▸ SUPPLIED INFORMATION:
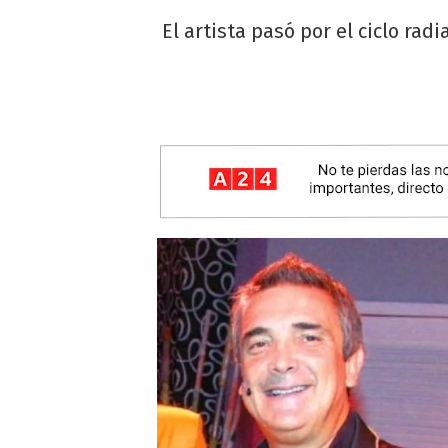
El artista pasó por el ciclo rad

---

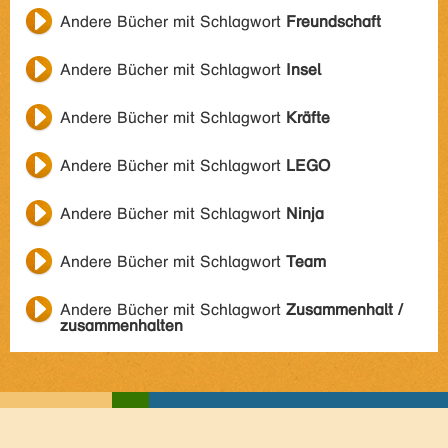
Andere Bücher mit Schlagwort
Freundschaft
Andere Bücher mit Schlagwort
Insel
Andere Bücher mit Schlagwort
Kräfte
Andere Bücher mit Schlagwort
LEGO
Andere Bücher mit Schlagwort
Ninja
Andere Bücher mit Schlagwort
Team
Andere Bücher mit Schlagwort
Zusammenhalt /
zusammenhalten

==

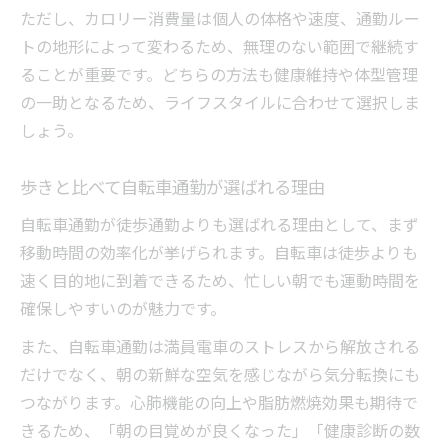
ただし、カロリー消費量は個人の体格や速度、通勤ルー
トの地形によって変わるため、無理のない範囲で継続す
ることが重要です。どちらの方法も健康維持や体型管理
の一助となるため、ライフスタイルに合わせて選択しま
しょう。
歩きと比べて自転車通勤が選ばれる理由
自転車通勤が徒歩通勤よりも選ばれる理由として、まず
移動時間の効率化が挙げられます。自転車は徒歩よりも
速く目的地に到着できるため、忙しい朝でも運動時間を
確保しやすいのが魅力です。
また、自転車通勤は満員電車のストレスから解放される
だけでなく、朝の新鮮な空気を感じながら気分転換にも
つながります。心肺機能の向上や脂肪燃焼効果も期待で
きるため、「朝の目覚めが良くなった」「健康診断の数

▸ WORK REQUIRED:
All lines above from the one holding "歩きと比べて自転車通勤が選ばれる理由" to the one holding "きるため、「朝の目覚めが良くなった」「健康診断の数", inclusive, are to be copied exactly; no other line is wanted.

▸ SOLUTION:
歩きと比べて自転車通勤が選ばれる理由
自転車通勤が徒歩通勤よりも選ばれる理由として、まず
移動時間の効率化が挙げられます。自転車は徒歩よりも
速く目的地に到着できるため、忙しい朝でも運動時間を
確保しやすいのが魅力です。
また、自転車通勤は満員電車のストレスから解放される
だけでなく、朝の新鮮な空気を感じながら気分転換にも
つながります。心肺機能の向上や脂肪燃焼効果も期待で
きるため、「朝の目覚めが良くなった」「健康診断の数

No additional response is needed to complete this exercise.